Amid the weltering turmoil of recent days, now our greatest poet Geoffrey Hill has passed away: would it be too fanciful to suppose that the tawdry spectacle of England descending into mean-minded, parochial nationalism might have speeded the decline of a figure George Steiner described as "our most European" poet? Hill was a model of that older sensibility that managed to be both engrainedly English ( even critics who quail at his mandarin "difficulty" seldom begrudge the astonishing lyric beauty with which he captures the landscapes and countryside of his beloved West Midlands) and as thoroughly immersed in the poetic traditions and historical dramas of mainland Europe as any writer since Browning. He achieves this sense of the Matter of Britain being inseparable from the wider context of European history by applying the same remorseless moral imagination and linguistic vigour to the First World War, Stalinist Russia or the Holocaust as he does to the Battle of Towton, the Reformation or his own boyhood remoulded as Offa's.
Coincidentally I have just been reading Andrew Duncan's marvellous collation of four different pieces on Hill in a recent Angel Exhaust blogpost. In the context of Canaan, a volume excoriating against the "slither-frisk" of Thatcherite privatisation and social division, this sentence of Duncan's rings particularly true in our current climate:
"My country sometimes appears like a vast refugee camp, without shared symbolic structures, patrolled by officers alien to their subjects; any rebel who can talk convincingly for five minutes can achieve more following and reputation than the camp authorities."

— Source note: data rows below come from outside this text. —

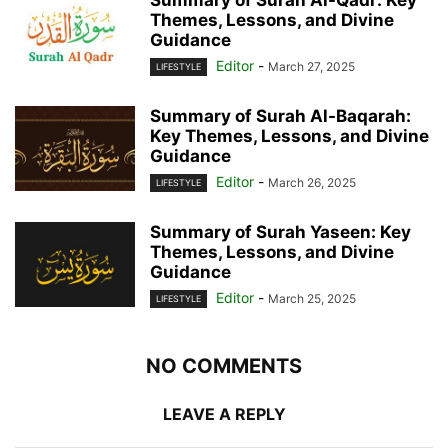
Themes, Lessons, and Divine
Guidance
Editor
-
March 27, 2025
LIFESTYLE
Summary of Surah Al-Baqarah:
Key Themes, Lessons, and Divine
Guidance
Editor
-
March 26, 2025
LIFESTYLE
Summary of Surah Yaseen: Key
Themes, Lessons, and Divine
Guidance
Editor
-
March 25, 2025
LIFESTYLE
NO COMMENTS
LEAVE A REPLY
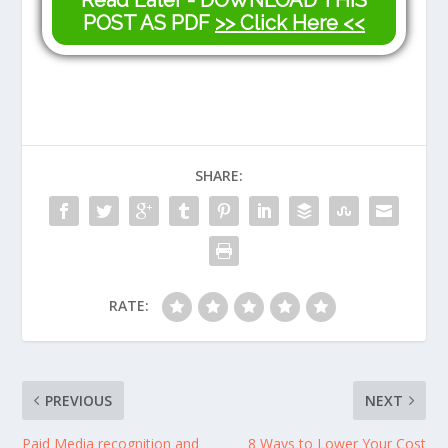
Read Later - DOWNLOAD THIS
POST AS PDF
>> Click Here <<
SHARE:
RATE:
PREVIOUS
NEXT
Paid Media recognition and
8 Ways to Lower Your Cost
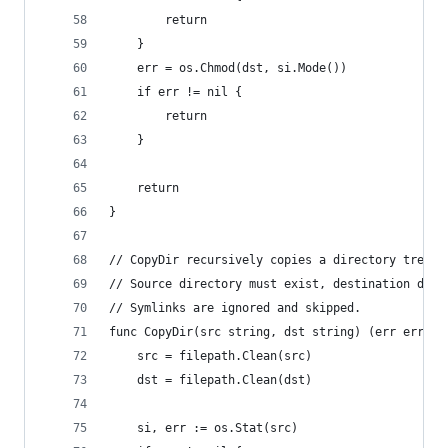
		return
	}
	err = os.Chmod(dst, si.Mode())
	if err != nil {
		return
	}
	return
}
// CopyDir recursively copies a directory tree, 
// Source directory must exist, destination dire
// Symlinks are ignored and skipped.
func CopyDir(src string, dst string) (err error)
	src = filepath.Clean(src)
	dst = filepath.Clean(dst)
	si, err := os.Stat(src)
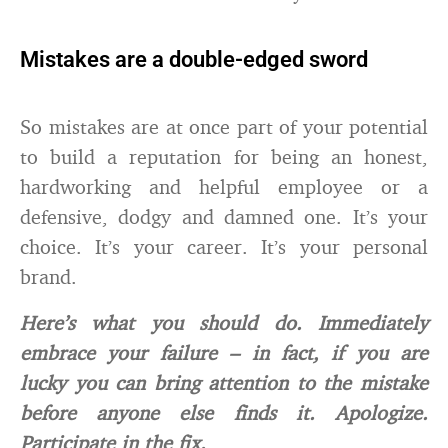
Mistakes are a double-edged sword
So mistakes are at once part of your potential
to build a reputation for being an honest,
hardworking and helpful employee or a
defensive, dodgy and damned one. It’s your
choice. It’s your career. It’s your personal
brand.
Here’s what you should do. Immediately
embrace your failure – in fact, if you are
lucky you can bring attention to the mistake
before anyone else finds it. Apologize.
Participate in the fix.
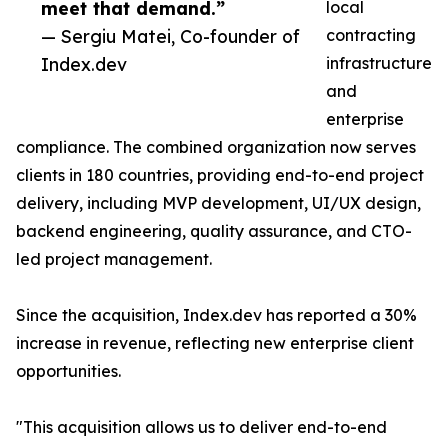
meet that demand.”
local
— Sergiu Matei, Co-founder of
contracting
Index.dev
infrastructure
and
enterprise
compliance. The combined organization now serves
clients in 180 countries, providing end-to-end project
delivery, including MVP development, UI/UX design,
backend engineering, quality assurance, and CTO-
led project management.
Since the acquisition, Index.dev has reported a 30%
increase in revenue, reflecting new enterprise client
opportunities.
"This acquisition allows us to deliver end-to-end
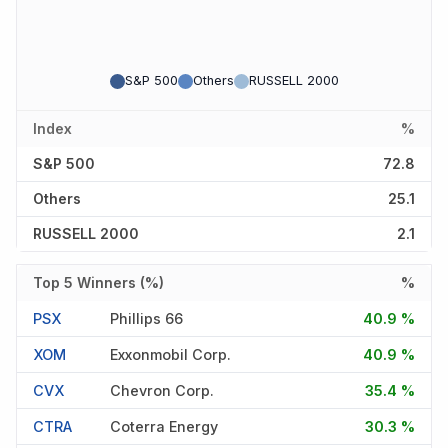
S&P 500
Others
RUSSELL 2000
Index
%
S&P 500
72.8
Others
25.1
RUSSELL 2000
2.1
Top 5 Winners (%)
%
PSX
Phillips 66
40.9 %
XOM
Exxonmobil Corp.
40.9 %
CVX
Chevron Corp.
35.4 %
CTRA
Coterra Energy
30.3 %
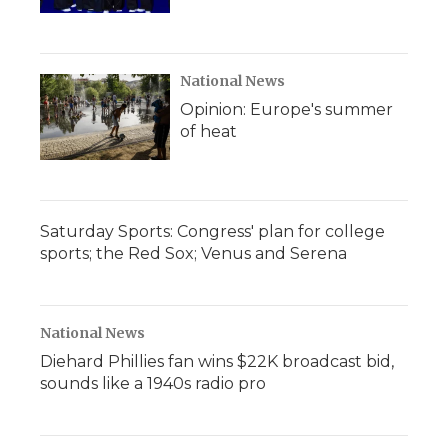
National News
Opinion: Europe's summer
of heat
Saturday Sports: Congress' plan for college
sports; the Red Sox; Venus and Serena
National News
Diehard Phillies fan wins $22K broadcast bid,
sounds like a 1940s radio pro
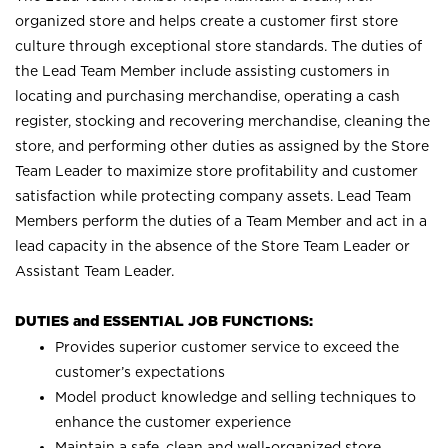
organized store and helps create a customer first store
culture through exceptional store standards. The duties of
the Lead Team Member include assisting customers in
locating and purchasing merchandise, operating a cash
register, stocking and recovering merchandise, cleaning the
store, and performing other duties as assigned by the Store
Team Leader to maximize store profitability and customer
satisfaction while protecting company assets. Lead Team
Members perform the duties of a Team Member and act in a
lead capacity in the absence of the Store Team Leader or
Assistant Team Leader.
DUTIES and ESSENTIAL JOB FUNCTIONS:
Provides superior customer service to exceed the
customer’s expectations
Model product knowledge and selling techniques to
enhance the customer experience
Maintain a safe, clean and well-organized store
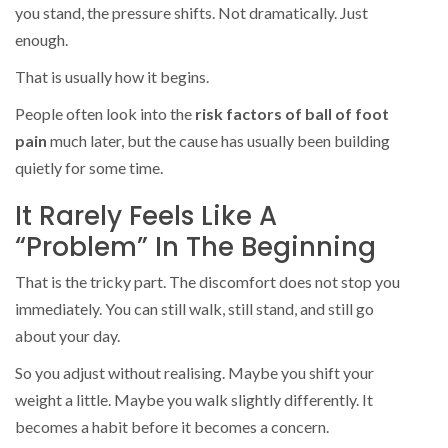
you stand, the pressure shifts. Not dramatically. Just
enough.
That is usually how it begins.
People often look into the
risk factors of ball of foot
pain
much later, but the cause has usually been building
quietly for some time.
It Rarely Feels Like A
“Problem” In The Beginning
That is the tricky part. The discomfort does not stop you
immediately. You can still walk, still stand, and still go
about your day.
So you adjust without realising. Maybe you shift your
weight a little. Maybe you walk slightly differently. It
becomes a habit before it becomes a concern.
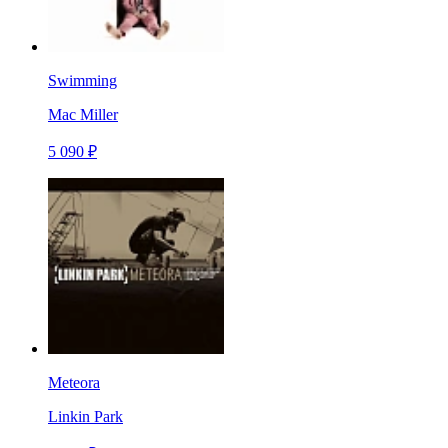
Swimming
Mac Miller
5 090 ₽
Meteora
Linkin Park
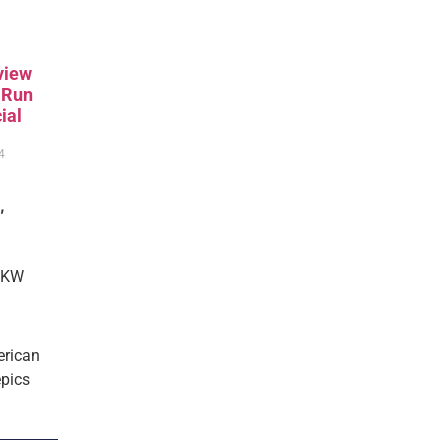
view
, Run
ial
4
,
 RKW
erican
epics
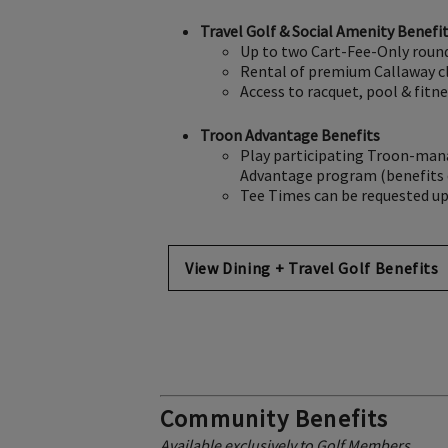
Travel Golf & Social Amenity Benefi
Up to two Cart-Fee-Only round
Rental of premium Callaway clu
Access to racquet, pool & fitn
Troon Advantage Benefits
Play participating Troon-manag
Advantage program (benefits d
Tee Times can be requested up 
View Dining + Travel Golf Benefits
Community Benefits
Available exclusively to Golf Members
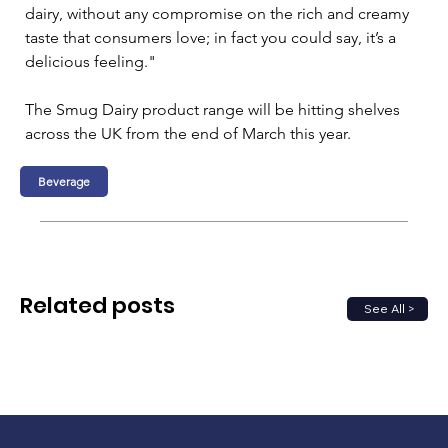
dairy, without any compromise on the rich and creamy 
taste that consumers love; in fact you could say, it’s a 
delicious feeling."
The Smug Dairy product range will be hitting shelves 
across the UK from the end of March this year.
Beverage
Related posts
See All >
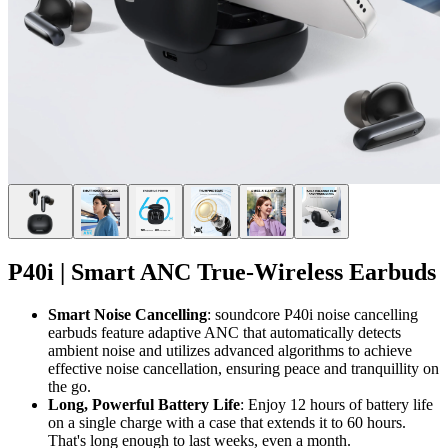
P40i | Smart ANC True-Wireless Earbuds
Smart
Noise
Cancelling
: soundcore P40i noise cancelling
earbuds feature adaptive ANC that automatically detects
ambient noise and utilizes advanced algorithms to achieve
effective noise cancellation, ensuring peace and tranquillity on
the go.
Long, Powerful Battery Life
: Enjoy 12 hours of battery life
on a single charge with a case that extends it to 60 hours.
That's long enough to last weeks, even a month.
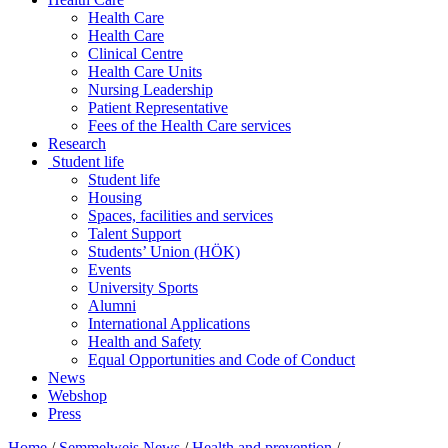
Health Care
Health Care
Clinical Centre
Health Care Units
Nursing Leadership
Patient Representative
Fees of the Health Care services
Research
Student life
Student life
Housing
Spaces, facilities and services
Talent Support
Students’ Union (HÖK)
Events
University Sports
Alumni
International Applications
Health and Safety
Equal Opportunities and Code of Conduct
News
Webshop
Press
Home
/
Semmelweis News
/
Health and prevention
/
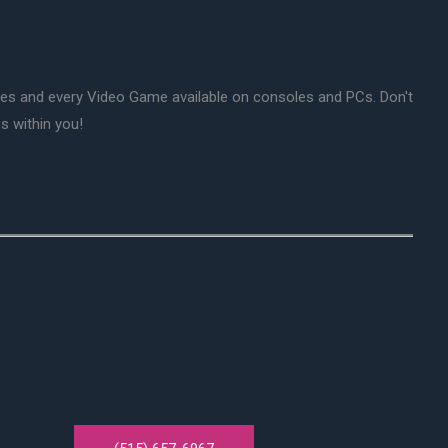
mes and every Video Game available on consoles and PCs. Don't
s within you!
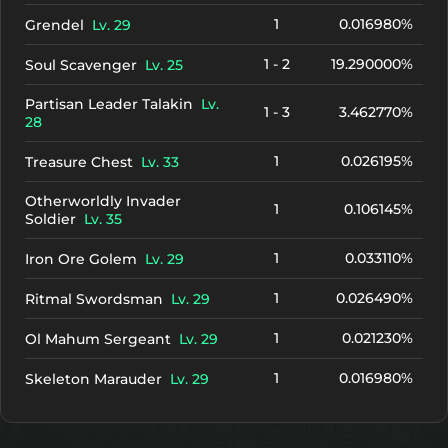
1
0.016980%
Grendel
Lv. 29
1 - 2
19.290000%
Soul Scavenger
Lv. 25
Partisan Leader Talakin
Lv.
1 - 3
3.462770%
28
1
0.026195%
Treasure Chest
Lv. 33
Otherworldly Invader
1
0.106145%
Soldier
Lv. 35
1
0.033110%
Iron Ore Golem
Lv. 29
1
0.026490%
Ritmal Swordsman
Lv. 29
1
0.021230%
Ol Mahum Sergeant
Lv. 29
1
0.016980%
Skeleton Marauder
Lv. 29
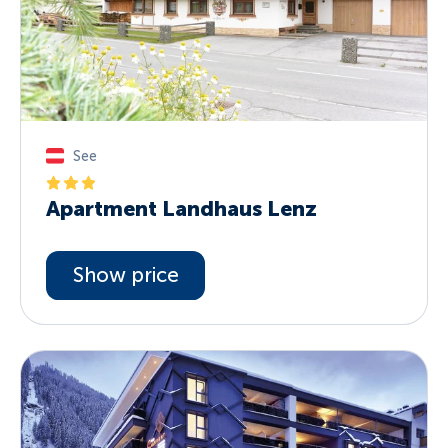
See
Apartment Landhaus Lenz
Show price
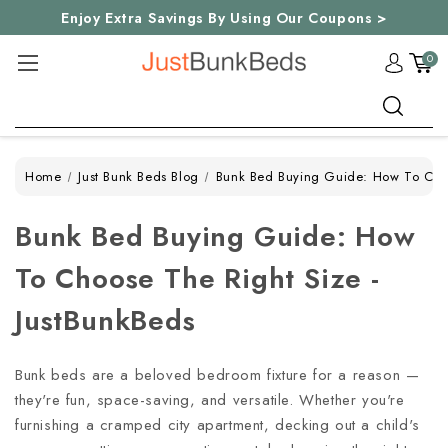
Enjoy Extra Savings By Using Our Coupons >
0
Search
Home
Just Bunk Beds Blog
Bunk Bed Buying Guide: How To Choo
Bunk Bed Buying Guide: How
To Choose The Right Size -
JustBunkBeds
Bunk beds are a beloved bedroom fixture for a reason —
they're fun, space-saving, and versatile. Whether you're
furnishing a cramped city apartment, decking out a child's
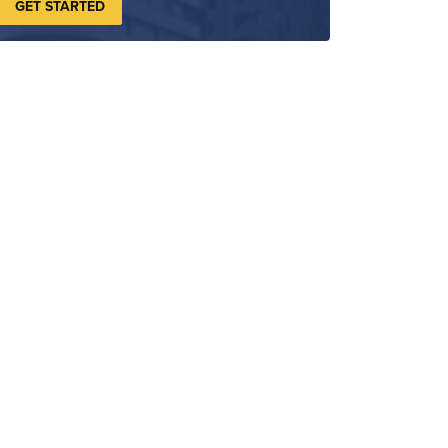
GET STARTED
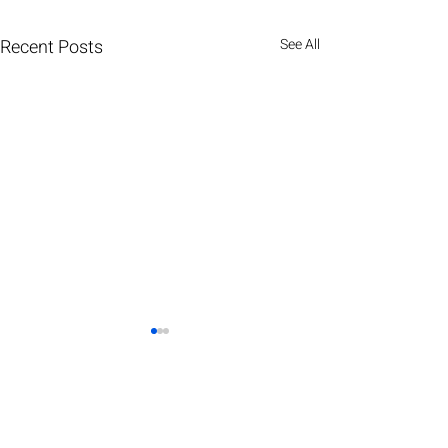
Recent Posts
See All
HOLOGRAPHC DISPLAYS
IMMERSIVE EXPERIENCES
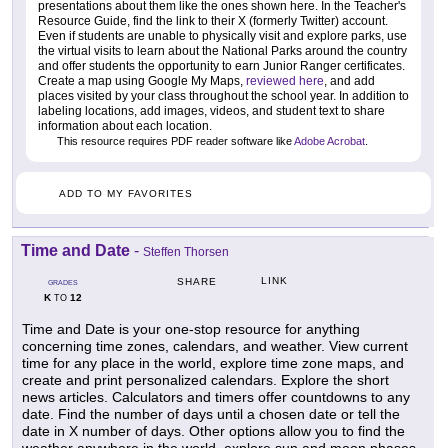
presentations about them like the ones shown here. In the Teacher's
Resource Guide, find the link to their X (formerly Twitter) account.
Even if students are unable to physically visit and explore parks, use
the virtual visits to learn about the National Parks around the country
and offer students the opportunity to earn Junior Ranger certificates.
Create a map using Google My Maps,
reviewed here
, and add
places visited by your class throughout the school year. In addition to
labeling locations, add images, videos, and student text to share
information about each location.
This resource requires PDF reader software like
Adobe Acrobat
.
ADD TO MY FAVORITES
Time and Date
-
Steffen Thorsen
LINK
SHARE
GRADES
K
12
TO
Time and Date is your one-stop resource for anything
concerning time zones, calendars, and weather. View current
time for any place in the world, explore time zone maps, and
create and print personalized calendars. Explore the short
news articles. Calculators and timers offer countdowns to any
date. Find the number of days until a chosen date or tell the
date in X number of days. Other options allow you to find the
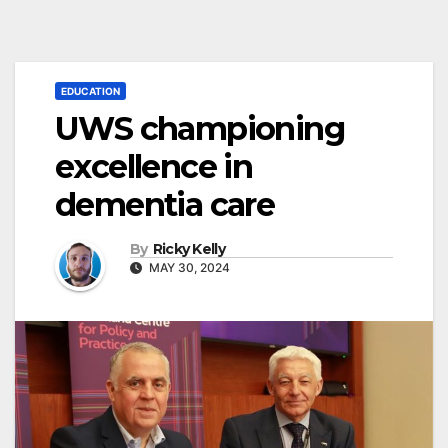
EDUCATION
UWS championing
excellence in
dementia care
By
Ricky Kelly
MAY 30, 2024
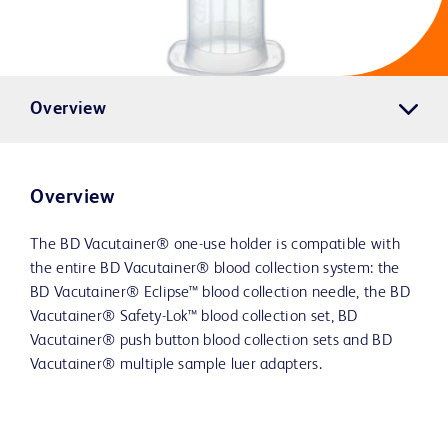
Overview
Overview
The BD Vacutainer® one-use holder is compatible with
the entire BD Vacutainer® blood collection system: the
BD Vacutainer® Eclipse™ blood collection needle, the BD
Vacutainer® Safety-Lok™ blood collection set, BD
Vacutainer® push button blood collection sets and BD
Vacutainer® multiple sample luer adapters.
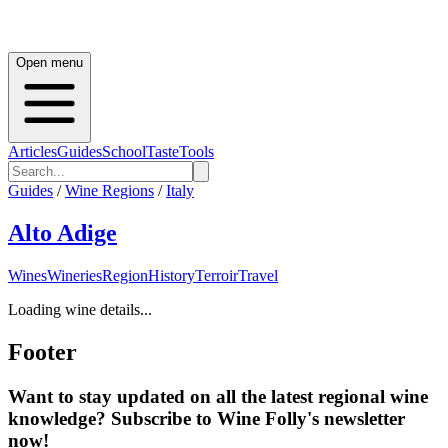
Open menu
Articles
Guides
School
Taste
Tools
Guides
/
Wine Regions
/
Italy
Alto Adige
Wines
Wineries
Region
History
Terroir
Travel
Loading wine details...
Footer
Want to stay updated on all the latest regional wine
knowledge? Subscribe to Wine Folly's newsletter
now!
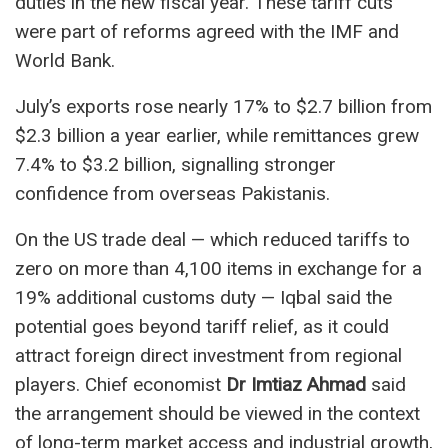
duties in the new fiscal year. These tariff cuts
were part of reforms agreed with the IMF and
World Bank.
July’s exports rose nearly 17% to $2.7 billion from
$2.3 billion a year earlier, while remittances grew
7.4% to $3.2 billion, signalling stronger
confidence from overseas Pakistanis.
On the US trade deal — which reduced tariffs to
zero on more than 4,100 items in exchange for a
19% additional customs duty — Iqbal said the
potential goes beyond tariff relief, as it could
attract foreign direct investment from regional
players. Chief economist
Dr Imtiaz Ahmad
said
the arrangement should be viewed in the context
of long-term market access and industrial growth,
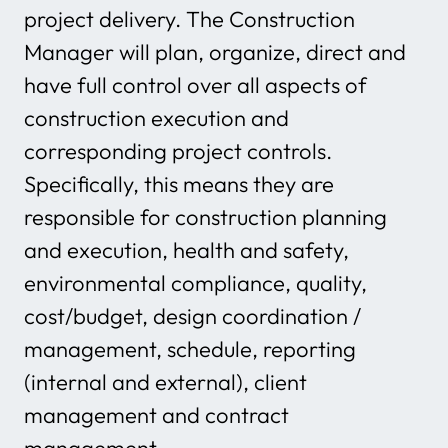
project delivery. The Construction
Manager will plan, organize, direct and
have full control over all aspects of
construction execution and
corresponding project controls.
Specifically, this means they are
responsible for construction planning
and execution, health and safety,
environmental compliance, quality,
cost/budget, design coordination /
management, schedule, reporting
(internal and external), client
management and contract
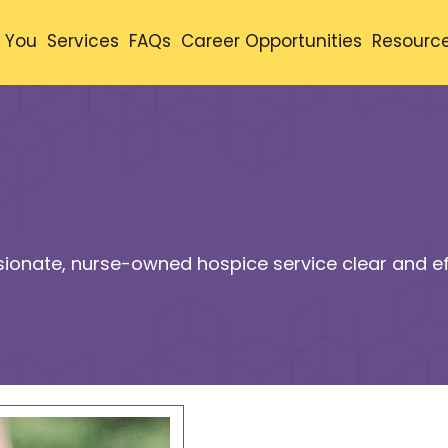
 You
Services
FAQs
Career Opportunities
Resourc
ionate, nurse-owned hospice service clear and eff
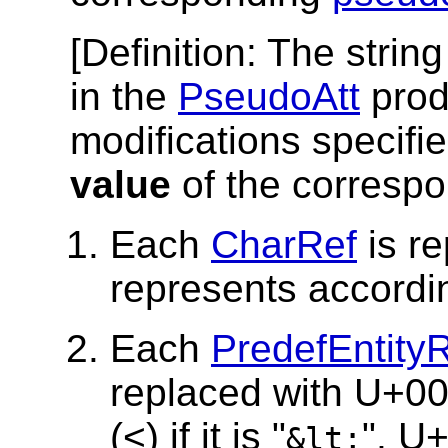
[
Definition
: The stri
in the
PseudoAtt
prod
modifications specifi
value
of the corresp
Each
CharRef
is re
represents accord
Each
PredefEntity
replaced with U+0026
(<) if it is "
", U+
&lt;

Then, in his discussion of A Treatise of Civil Power, Duncan reminds us of the magnitude of Hill's poetic accomplishment and the unparalleled manner in which he has gone from the highly-wrought, hard-won density of his early works to the far more free-ranging and prolific later books, an arc incredible both for its consistency and its diversity:
"At the outset, at his virtuosic debut, Hill wrote in a cloud of doubt which was equated with the ebbing of the Anglican consensus, letting poetry survive into a new era of autonomy and anxiety. Later, he represented rectitude as far as it was possible in a society based on possessive individualism. Hill's poetry was not hedonistic like some others: he wanted to reach an ethical solution, not wallow in emotions while retarding an outcome to the problem. There is a link between the scrupulousness of his work up to 1971 and the anxiety which, in common opinion, cut the flow of his creativity in the following decades. The master of painstaking truth was seemingly shaving grains off the judgement until there was no pattern left to record. The revival of Hill’s career was astounding not because his work of 1953 to 1993 had not been wonderful, but because his new found creativity and enthusiasm were near miraculous."